In a case that seemed to meet the highest standards of constitutional contrivance, the Supreme Court of Canada last week ruled against a federal tax on provincial exports of natural gas. The Alberta government had sought the judgment to protect sales of provincially owned gas through a pipeline to the Montana border. What made the issue somewhat fanciful was that there is no such gas, no such pipeline and no such tax. (Then, as now, energy companies exported the gas.) Lawyers and politicians had conjured a fiction to make a point. For Alberta and the industry, however, it was a point worth making.
The dispute erupted at the height of the Ottawa-Alberta energy wars in 1980. Anticipating a federal export tax, Premier Peter Lougheed’s cabinet prepared in advance for a court battle—
drilling the first of three gas wells on a plot of its Crown land and making arrangements for a new pipeline to the U.S. border. Weeks later Ottawa introduced its National Energy Program, including the expected tax on natural gas. Alberta could not prevent the tax from being imposed inside Canada because it was to be applied to consumers and distributors, not to the province itself. But, after carefully setting itself up as an exporter, the Lougheed cabinet referred the export issue to the Alberta Court of Appeal.
With no gas produced in its wells and no pipeline built, the facts were still hypothetical. But the issue was real enough: could the federal government tax a resource owned by the province? When the Alberta court ruled in favor of the province, Ottawa immediately appealed to the Supreme Court.
The federal case rested on Section 91 of the British North America Act (now the Constitution Act). That section gives Parliament power to pass legislation for, among other things, the “regulation of trade and commerce” and for the raising of money “by any mode or system of taxation.” Ottawa argued that a tax on gas exports clearly fell within federal jurisdiction. Alberta based its case on Section 125 of the same act, which says, “No lands or property belonging to Canada or any province shall be liable to taxation.” Since the natural gas would never leave provincial government ownership, it could not be taxed by Ottawa.
In its six-to-three judgment, the Supreme Court found that the federal taxing power is, indeed, limited by the prohibition against taxing provincial property. It left open the possibility that such a tax would be permissible as part of some regulatory scheme, but it ruled that the gas tax was intended mainly to raise money.

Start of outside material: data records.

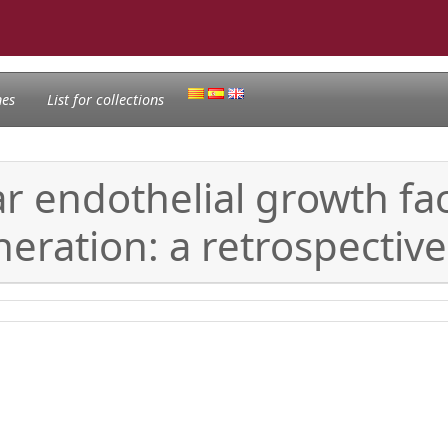
nes
List for collections
lar endothelial growth fa
eration: a retrospective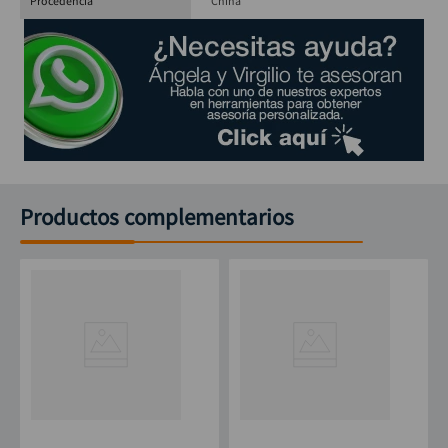
Procedencia
China
Productos complementarios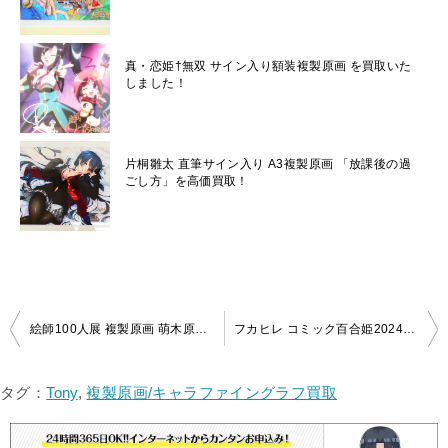
真・恋姫†無双 サイン入り額装複製原画 を買取いた
しました！
片桐雛太 直筆サイン入り A3複製原画 「放課後の過
ごし方」を高価買取！
投
絵師100人展 複製原画 萌木原ふみたけ「銀河鉄道に夢見て」を買取いたしました！
フカヒレ コミック百合姫2024年5月号 ジークレー複製原画を買取しました！
稿
ナ
タグ：
Tony
,
複製原画/キャラファイングラフ買取
ビ
ゲ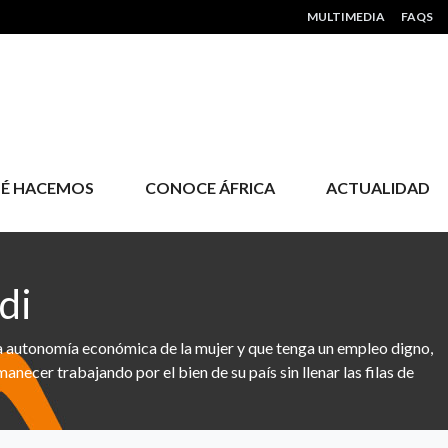
HEADER MENU
MULTIMEDIA
FAQS
É HACEMOS
CONOCE ÁFRICA
ACTUALIDAD
di
la autonomía económica de la mujer y que tenga un empleo digno,
anecer trabajando por el bien de su país sin llenar las filas de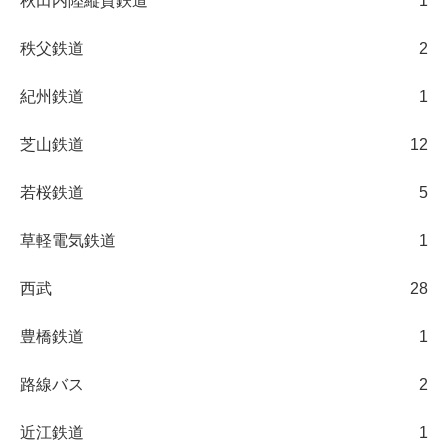
秋田内陸縦貫鉄道
1
秩父鉄道
2
紀州鉄道
1
芝山鉄道
12
若桜鉄道
5
草軽電気鉄道
1
西武
28
豊橋鉄道
1
路線バス
2
近江鉄道
1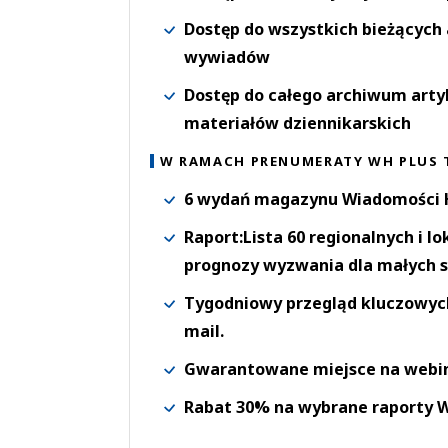
Dostęp do wszystkich bieżących 
wywiadów
Dostęp do całego archiwum arty
materiałów dziennikarskich
W RAMACH PRENUMERATY WH PLUS 
6 wydań magazynu Wiadomości H
Raport:Lista 60 regionalnych i l
prognozy wyzwania dla małych s
Tygodniowy przegląd kluczowych 
mail.
Gwarantowane miejsce na webi
Rabat 30% na wybrane raporty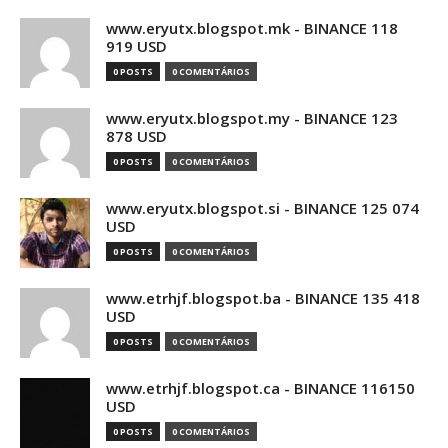
www.eryutx.blogspot.mk - BINANCE 118
919 USD
0 POSTS
0 COMENTÁRIOS
www.eryutx.blogspot.my - BINANCE 123
878 USD
0 POSTS
0 COMENTÁRIOS
www.eryutx.blogspot.si - BINANCE 125 074
USD
0 POSTS
0 COMENTÁRIOS
www.etrhjf.blogspot.ba - BINANCE 135 418
USD
0 POSTS
0 COMENTÁRIOS
www.etrhjf.blogspot.ca - BINANCE 116150
USD
0 POSTS
0 COMENTÁRIOS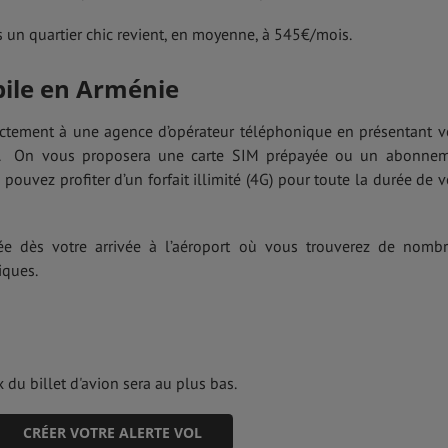
n quartier chic revient, en moyenne, à 545€/mois.
bile en Arménie
ectement à une agence d’opérateur téléphonique en présentant v
ort. On vous proposera une carte SIM prépayée ou un abonne
ouvez profiter d’un forfait illimité (4G) pour toute la durée de v
ée dès votre arrivée à l’aéroport où vous trouverez de nomb
iques.
 du billet d'avion sera au plus bas.
CRÉER VOTRE ALERTE VOL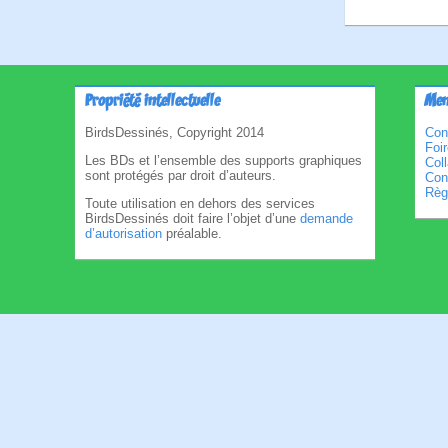
Propriété intellectuelle
Men
BirdsDessinés, Copyright 2014
Con
Foi
Les BDs et l’ensemble des supports graphiques
Col
sont protégés par droit d’auteurs.
Cond
Règl
Toute utilisation en dehors des services
BirdsDessinés doit faire l’objet d’une
demande
d’autorisation
préalable.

The immediate impact of the decision is minimal: while the justices were still considering their decision last September, Alberta and Ottawa struck their energy-pricing deal—which includes Ottawa’s agreement to drop its tax on gas exports to zero until the end of 1986.
The true value of the judgment is longer term. The Alberta government has hinted that if Ottawa attempts to tax gas exports after 1986, the province might block the move by employing the gas companies as its agents. As a result, ownership of the gas would remain in provincial hands. Said Alberta Energy Minister Merv Leitch: “The natural gas industry can now carry on with its investment, exploration and development and be much more confident there won’t be an export tax after the expiration of the energy agreement.”